Humanizing the Big Data Revolution
John Fish, CEO, Suffolk Construction
The Boston-based contractor tries to be on the cutting edge of digitization of a traditional industry and is entering the second phase of a three-phase strategy for technologically transforming its workforce to spark a new era of growth.
“We’ve been able to introduce an adaptive culture in phase one, getting people to understand that leveraging technology and innovation can be a huge competitive advantage.
“Phase two is the big-data strategy we introduced [in 2017] to create a clean data ‘lake,’ and using it will be foundational to any new investment in digital technology. For instance, we can invest in software for facial recognition on construction projects that can identify unsafe behavior on the job through video, where we can rectify it fast. And we can create a virtual-reality twin of a project that is much better than the old-fashioned way of building a scale model.

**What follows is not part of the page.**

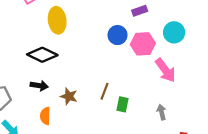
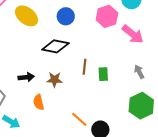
yellow ellipse: (57, 20) -> (27, 16), turned -30
blue circle: (117, 35) -> (66, 16), moved
black diamond: (42, 55) -> (55, 46), moved

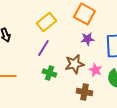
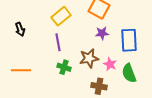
purple line: (43, 48) -> (58, 42), turned -42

“We also are leveraging our four generations in digital formulas to staff job sites. And we are reverse mentoring, where millennials help our boomers with technology skills and the boomers on staff provide them with the benefits of their construction experience. Never before have we had this thoughtful exchange of currency; it’s always gone one way.”
Connecting domain knowledge with digital possibilities
Jeff Simmons, CEO, Elanco
The former animal-health unit of Eli Lilly went public in 2018 to unleash its business from big pharma. The Greenfield, Indiana-based concern improves the health of food livestock and of pets at a time when both businesses are booming.
“We’re turning our data to knowledge. We’re holders of some of the largest databases in the world on poultry and cattle disease and productivity, and on the overall optimization of an animal’s health. We also know how to administer products. And turning to the other side of our business, we have to be more connected with the end user. It’s not just with a big food company but also using IoT to be connected to a Brazilian cattle farm and to veterinary clinics.
“So we need to be able to blend that college graduate who comes here with a love for agriculture and the animal-health space and a basic knowledge of it with someone who’s agile enough to understand that knowledge gets outdated in two years. The sweet spot is people who love our cause and can connect digital with that need and are ready to jump in.”